The problem:
Your response should be every line from the entries that includes the string "военных".

Records for this task:

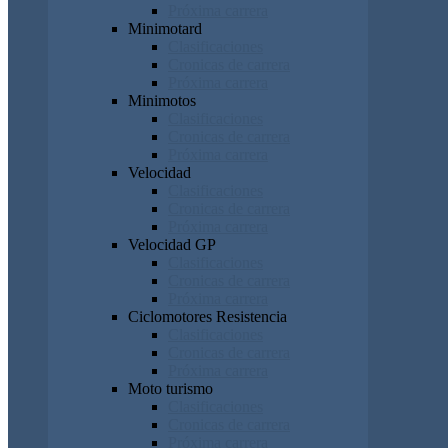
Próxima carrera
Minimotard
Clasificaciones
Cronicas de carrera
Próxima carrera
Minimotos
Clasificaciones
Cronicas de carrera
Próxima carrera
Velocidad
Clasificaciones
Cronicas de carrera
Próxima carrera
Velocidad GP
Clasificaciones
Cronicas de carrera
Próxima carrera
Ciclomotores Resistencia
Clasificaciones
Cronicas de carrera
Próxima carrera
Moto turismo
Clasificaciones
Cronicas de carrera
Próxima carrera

--

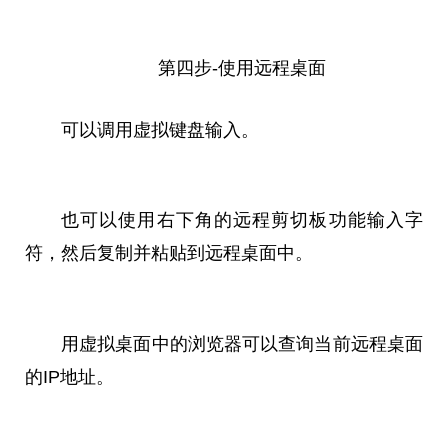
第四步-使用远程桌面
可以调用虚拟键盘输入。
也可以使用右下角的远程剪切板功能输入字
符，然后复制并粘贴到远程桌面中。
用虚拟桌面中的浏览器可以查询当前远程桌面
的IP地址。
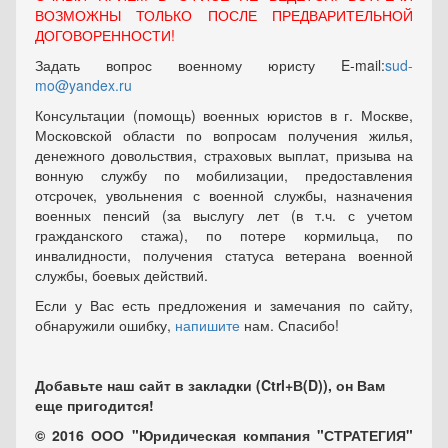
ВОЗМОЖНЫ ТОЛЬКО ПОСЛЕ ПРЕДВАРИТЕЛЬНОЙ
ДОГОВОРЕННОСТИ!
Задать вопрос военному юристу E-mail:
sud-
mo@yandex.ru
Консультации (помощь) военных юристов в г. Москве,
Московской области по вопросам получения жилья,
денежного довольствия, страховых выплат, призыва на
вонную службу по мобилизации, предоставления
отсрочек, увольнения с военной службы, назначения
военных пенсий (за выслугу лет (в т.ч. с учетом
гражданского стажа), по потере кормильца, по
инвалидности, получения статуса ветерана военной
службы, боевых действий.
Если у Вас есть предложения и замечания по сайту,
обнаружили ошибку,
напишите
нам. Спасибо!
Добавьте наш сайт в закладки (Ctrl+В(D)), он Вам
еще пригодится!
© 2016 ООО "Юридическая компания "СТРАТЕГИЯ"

* * *

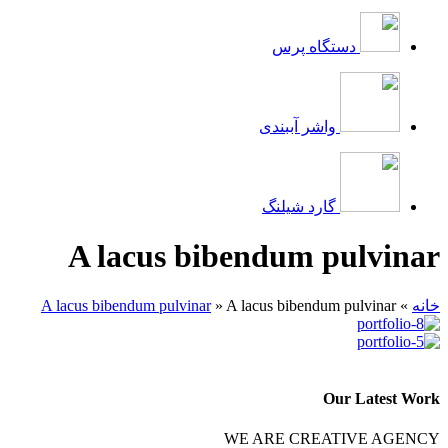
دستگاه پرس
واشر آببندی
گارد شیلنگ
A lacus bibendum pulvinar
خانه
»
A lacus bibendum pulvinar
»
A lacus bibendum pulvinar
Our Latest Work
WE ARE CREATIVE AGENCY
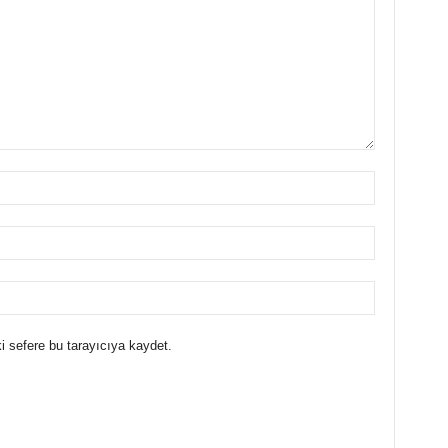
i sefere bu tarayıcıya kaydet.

Exercise response:
Консультации (помощь) военных юристов в г. Москве,
военных пенсий (за выслугу лет (в т.ч. с учетом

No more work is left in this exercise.